The second use of `[ ]` is designed to allow us to subset rows and columns at the same time. We have to specify both the rows and the columns we require, using a comma ("`,`") to separate a row and column index vector. This is easiest to understand with an example:
```{r}
# row index
rindex <- 1:3
# column index 
cindex <- c("Treatment", "Biomass")
# subset the data frame
experim.data[rindex, cindex]
```
This example extracts a subset of `experim.data` corresponding to rows 1 through 3, and columns "Treatment" and "Biomass". The `rindex` is a numeric vector of row positions, and `cindex` is a character vector of column names. This shows that rows and columns can be selected by referencing their position or their names. The rows are not named in `experim.data`, so we specified the positions.

Storing the index vectors first is quite a long-winded way of subsetting a data frame. However, there is nothing to stop us doing everything in one step:
```{r}
experim.data[1:3, c("Treatment", "Biomass")]
```
If we need to subset just rows or columns we just leave out the appropriate index vector:
```{r}
experim.data[1:3, ]
```
The absence of an index vector before/after the comma indicates that we want to keep every row/column. Here we kept all the columns but only the first three rows.

```{block, type="warning"}
#### Be careful with `[`

Subsetting with the `[rindex, cindex]` construct produces another data frame. This should be apparent from the way the last example was printed. This is __usually__ how this construct works. We say usually, because subsetting just one column produces a vector. This is very unfortunate, as it produces unpredictable behaviour if we're not paying attention.
```

The `[` construct works with three types of index vectors. We've just seen that the index vector can be a numeric or character type. The third approach uses a logical index vector. For example, we can subset the `experim.data` data frame, keeping just the rows where the `Treatment` variable is equal to "Control", using:
```{r}
# make a logical index vector
rindex <- experim.data $ Treatment == "Control"
rindex
# 
experim.data[rindex, ]
```
Notice that we construct the logical `rindex` vector by extracting the `Treatment` variable with the `$` operator and using the `==` operator to test for equality with "Control". Don't worry too much if that seems confusing. We combined many different ideas in that example. We're going to learn a much more transparent way to achieve the same result in later chapters.

## Final words

We've seen how to extract/add variables and subset data frames using the `$`, `[[` and `[` constructs. The last example also showed that we can use a combination of relational operators (e.g. `==`, `!=` or `>=`) and the square brackets construct to subset a data frame according to one or more criteria.  There are also a number of base R functions that allow us to manipulate data frames in a slightly more intuitive way. For example, there is a function called `transform` that adds new variables and changes existing ones, and a function called `subset` to select variables and subset rows in a data frame according to the values of its variables. 

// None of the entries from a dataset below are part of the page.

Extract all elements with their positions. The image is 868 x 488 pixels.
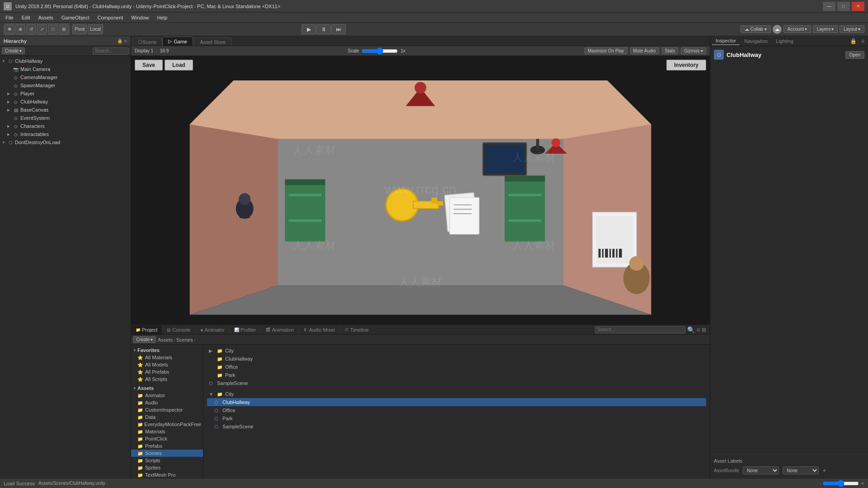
menu-file[interactable]: File	[2, 14, 17, 21]
sprites-item[interactable]: 📁 Sprites	[131, 464, 203, 471]
search-button[interactable]: 🔍	[687, 326, 695, 333]
file-office-scene[interactable]: ⬡ Office	[207, 406, 706, 414]
menu-gameobject[interactable]: GameObject	[58, 14, 93, 21]
tree-item-main-camera[interactable]: 📷 Main Camera	[0, 65, 131, 73]
file-samplescene[interactable]: ⬡ SampleScene	[207, 379, 706, 387]
assetlabel-add-button[interactable]: +	[822, 467, 826, 474]
favorites-header[interactable]: ▼ Favorites	[131, 347, 203, 354]
play-button[interactable]: ▶	[302, 24, 316, 34]
file-clubhallway-folder[interactable]: 📁 ClubHallway	[207, 355, 706, 363]
textmesh-item[interactable]: 📁 TextMesh Pro	[131, 471, 203, 478]
tree-item-spawn-manager[interactable]: ◇ SpawnManager	[0, 81, 131, 89]
hierarchy-tab[interactable]: Hierarchy	[4, 38, 27, 44]
menu-component[interactable]: Component	[94, 14, 127, 21]
load-button[interactable]: Load	[165, 60, 193, 70]
navigation-tab[interactable]: Navigation	[741, 38, 771, 45]
layout-button[interactable]: Layout ▾	[840, 25, 864, 33]
save-button[interactable]: Save	[135, 60, 163, 70]
maximize-button[interactable]: □	[837, 2, 850, 11]
close-button[interactable]: ✕	[852, 2, 864, 11]
lighting-tab[interactable]: Lighting	[772, 38, 797, 45]
step-button[interactable]: ⏭	[331, 24, 346, 34]
tab-animation[interactable]: 🎬 Animation	[261, 325, 299, 334]
file-office-folder[interactable]: 📁 Office	[207, 363, 706, 371]
all-models-item[interactable]: ⭐ All Models	[131, 361, 203, 368]
maximize-on-play[interactable]: Maximize On Play	[585, 47, 627, 54]
tab-timeline[interactable]: ⏱ Timeline	[340, 325, 373, 334]
open-button[interactable]: Open	[845, 51, 864, 59]
hierarchy-create-button[interactable]: Create ▾	[2, 47, 25, 54]
tab-profiler[interactable]: 📊 Profiler	[230, 325, 261, 334]
scenes-item[interactable]: 📁 Scenes	[131, 450, 203, 457]
assets-header[interactable]: ▼ Assets	[131, 385, 203, 392]
rotate-tool[interactable]: ↺	[26, 24, 36, 34]
audio-item[interactable]: 📁 Audio	[131, 399, 203, 406]
multi-tool[interactable]: ⊞	[59, 24, 69, 34]
tree-item-eventsystem[interactable]: ◇ EventSystem	[0, 114, 131, 122]
file-clubhallway-scene[interactable]: ⬡ ClubHallway	[207, 398, 706, 406]
tab-game[interactable]: ▷ Game	[162, 37, 193, 46]
tree-item-dontdestroy[interactable]: ▼ ⬡ DontDestroyOnLoad	[0, 138, 131, 146]
pause-button[interactable]: ⏸	[316, 24, 331, 34]
scale-tool[interactable]: ⤢	[37, 24, 47, 34]
file-park-scene[interactable]: ⬡ Park	[207, 414, 706, 422]
project-search-input[interactable]	[595, 326, 685, 333]
tab-console[interactable]: ▤ Console	[162, 325, 195, 334]
everydaymotion-item[interactable]: 📁 EverydayMotionPackFree	[131, 421, 203, 428]
file-city-folder[interactable]: ▶ 📁 City	[207, 347, 706, 355]
inventory-button[interactable]: Inventory	[666, 60, 706, 70]
tree-item-characters[interactable]: ▶ ◇ Characters	[0, 122, 131, 130]
tab-project[interactable]: 📁 Project	[131, 325, 162, 334]
pointclick-item[interactable]: 📁 PointClick	[131, 435, 203, 442]
scale-slider[interactable]	[362, 49, 398, 53]
window-controls[interactable]: — □ ✕	[823, 2, 864, 11]
view-button[interactable]: ⊞	[702, 327, 706, 333]
inspector-menu-button[interactable]: ≡	[859, 38, 866, 44]
account-button[interactable]: Account ▾	[783, 25, 811, 33]
inspector-tab[interactable]: Inspector	[712, 37, 740, 45]
minimize-button[interactable]: —	[823, 2, 835, 11]
hand-tool[interactable]: ✥	[5, 24, 14, 34]
gizmos-button[interactable]: Gizmos ▾	[681, 47, 706, 54]
rect-tool[interactable]: □	[48, 24, 58, 34]
sort-button[interactable]: ≡	[697, 327, 700, 333]
tree-item-interactables[interactable]: ▶ ◇ Interactables	[0, 130, 131, 138]
materials-item[interactable]: 📁 Materials	[131, 428, 203, 435]
custominspector-item[interactable]: 📁 CustomInspector	[131, 406, 203, 413]
stats-button[interactable]: Stats	[662, 47, 679, 54]
tree-item-basecanvas[interactable]: ▶ ▤ BaseCanvas	[0, 106, 131, 114]
hierarchy-search[interactable]	[93, 47, 129, 55]
tab-scene[interactable]: ⬡ Scene	[132, 38, 162, 46]
mute-audio[interactable]: Mute Audio	[630, 47, 659, 54]
tree-item-camera-manager[interactable]: ◇ CameraManager	[0, 73, 131, 81]
hierarchy-menu[interactable]: ≡	[124, 38, 127, 43]
inspector-lock-button[interactable]: 🔒	[848, 38, 859, 44]
all-scripts-item[interactable]: ⭐ All Scripts	[131, 375, 203, 383]
layers-button[interactable]: Layers ▾	[813, 25, 838, 33]
prefabs-item[interactable]: 📁 Prefabs	[131, 442, 203, 450]
tree-item-clubhallway-scene[interactable]: ▼ ⬡ ClubHallway	[0, 57, 131, 65]
menu-edit[interactable]: Edit	[18, 14, 34, 21]
assetvariant-select[interactable]: None	[783, 466, 819, 474]
hierarchy-lock[interactable]: 🔒	[117, 38, 123, 43]
file-park-folder[interactable]: 📁 Park	[207, 371, 706, 379]
tab-asset-store[interactable]: Asset Store	[194, 38, 231, 46]
data-item[interactable]: 📁 Data	[131, 413, 203, 421]
pivot-button[interactable]: Pivot	[72, 24, 87, 34]
zoom-slider[interactable]	[823, 482, 859, 485]
zoom-in-button[interactable]: +	[861, 480, 864, 487]
tab-animator[interactable]: ◈ Animator	[196, 325, 230, 334]
assetbundle-select[interactable]: None	[743, 466, 779, 474]
file-samplescene2[interactable]: ⬡ SampleScene	[207, 422, 706, 431]
tab-audio-mixer[interactable]: 🎚 Audio Mixer	[299, 325, 340, 334]
menu-help[interactable]: Help	[153, 14, 171, 21]
scripts-item[interactable]: 📁 Scripts	[131, 457, 203, 464]
breadcrumb-scenes[interactable]: Scenes	[176, 337, 193, 343]
all-materials-item[interactable]: ⭐ All Materials	[131, 354, 203, 361]
animator-item[interactable]: 📁 Animator	[131, 392, 203, 399]
tree-item-player[interactable]: ▶ ◇ Player	[0, 89, 131, 98]
move-tool[interactable]: ⊕	[15, 24, 25, 34]
breadcrumb-assets[interactable]: Assets	[158, 337, 173, 343]
menu-window[interactable]: Window	[127, 14, 152, 21]
file-city-expanded[interactable]: ▼ 📁 City	[207, 390, 706, 398]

We've shown these approaches because they're still used by many people. However, we will rely on the **dplyr** package to handle operations like subsetting and transforming data frame variables in this book. The **dplyr** package provides a much cleaner, less error prone framework for manipulating data frames, and can be used to work with similar kinds of objects that store data in consistent way. Before we can do that though, we need to learn a little bit about how to organise and import data into R.